It is hard to imagine a more appealing village in Nepal than Marpha. It has clean streets, quaint houses and cheery locals. Open a window of your hotel and you see apple trees. Tourists saunter down the narrow street, awestruck by the preserved cultural gem. It is a place that makes a case for not giving in to crass development.
Sitting in a corner of an arid landscape, it has the look of an oasis. And it is a haven of sorts. The road that was built a couple of years ago has transmogrified architecture in Thak Khola. Old style houses – rammed earth roofs, stone walls – have all but disappeared in many villages. Concrete came with the road, and now it is the material of convenience. But Marpha never put out the carpet for the road. Instead, it put the road several hundred meters away from it, with a buffer of apple orchards. As a result, Marpha is like it was years ago—at least architecturally.
Marphalis have always had a knack for keeping out threats. The original site of the village, a small plateau an hour’s hike west from the current location, is testimony to that strategic thinking. There is only one access route, a narrow trail, to the plateau. On three sides there are precipitous falls. It was a carefully selected site, an anthropologist told me. Bandits from Tibet often raided the villages in the past, so the topography helped to thwart attacks.
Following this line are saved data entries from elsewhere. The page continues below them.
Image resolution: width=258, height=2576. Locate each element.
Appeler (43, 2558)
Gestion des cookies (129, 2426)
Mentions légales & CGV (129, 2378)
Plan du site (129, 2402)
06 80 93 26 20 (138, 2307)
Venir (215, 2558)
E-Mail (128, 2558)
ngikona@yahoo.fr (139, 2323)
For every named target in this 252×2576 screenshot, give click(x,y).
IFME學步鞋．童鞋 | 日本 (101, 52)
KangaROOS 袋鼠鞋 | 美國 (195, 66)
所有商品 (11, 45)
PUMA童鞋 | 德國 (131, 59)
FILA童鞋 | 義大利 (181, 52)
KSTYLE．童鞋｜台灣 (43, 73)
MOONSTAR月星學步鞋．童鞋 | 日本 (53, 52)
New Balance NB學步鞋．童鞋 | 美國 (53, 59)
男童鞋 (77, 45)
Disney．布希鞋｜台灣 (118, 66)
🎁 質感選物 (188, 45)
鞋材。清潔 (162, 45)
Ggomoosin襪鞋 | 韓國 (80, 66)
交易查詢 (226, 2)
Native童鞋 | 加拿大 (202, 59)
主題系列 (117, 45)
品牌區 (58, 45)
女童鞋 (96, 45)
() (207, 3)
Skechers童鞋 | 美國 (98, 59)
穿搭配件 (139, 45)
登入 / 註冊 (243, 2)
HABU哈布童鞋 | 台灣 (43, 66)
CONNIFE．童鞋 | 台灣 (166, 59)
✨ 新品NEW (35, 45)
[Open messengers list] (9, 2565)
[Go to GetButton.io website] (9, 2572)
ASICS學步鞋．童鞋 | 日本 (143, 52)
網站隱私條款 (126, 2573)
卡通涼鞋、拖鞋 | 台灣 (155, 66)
The ancestors of modern day Marphalis moved down to new Marpha later, possibly to be nearer to the waters of the Kali Gandaki. Now for a couple of months a year, they find themselves on the path of a torrent of trekkers. Many villages have undergone a character change in the face of tourism. Not Marpha: it is known to anyone who has done the Annapurna trek as a shining example of how to ride the tourism wave without compromising one’s identity. There is Wi-Fi, apple pie and hot baths in the village, but there are also stacks of firewood on the roofs that were stowed by the lodge operator’s parents. When there is a wedding in the village, business is closed for a day to attend the ceremony. (I was made acting lodge operator for a couple of hours when the owners went to a relative’s wedding.)
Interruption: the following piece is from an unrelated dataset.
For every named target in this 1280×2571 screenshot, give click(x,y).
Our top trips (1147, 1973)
In a way, Marpha can feel a little staged. After spending time in Thak Khola’s villages, whose chief characteristic is to provide for tourists – rooms, food, drinks – Marpha can seem too good to be true. On most mornings, the village elders sit near the village’s northern gate, basking in the morning sun, chatting. It looks like a cultural show put on for the visitor. But that is Marpha; its main charm is that it is itself at all times.
And then there is the sensation of having arrived in a place where hurrying is prohibited. Its narrow street (it has only one) is peopled at most times by middle-aged Tibetan women who sit chatting with each other until a newcomer passes by. Then they try to sell trinkets but the efforts are never aggressive. It’s like the selling was an excuse for striking conversations and exchanging smiles.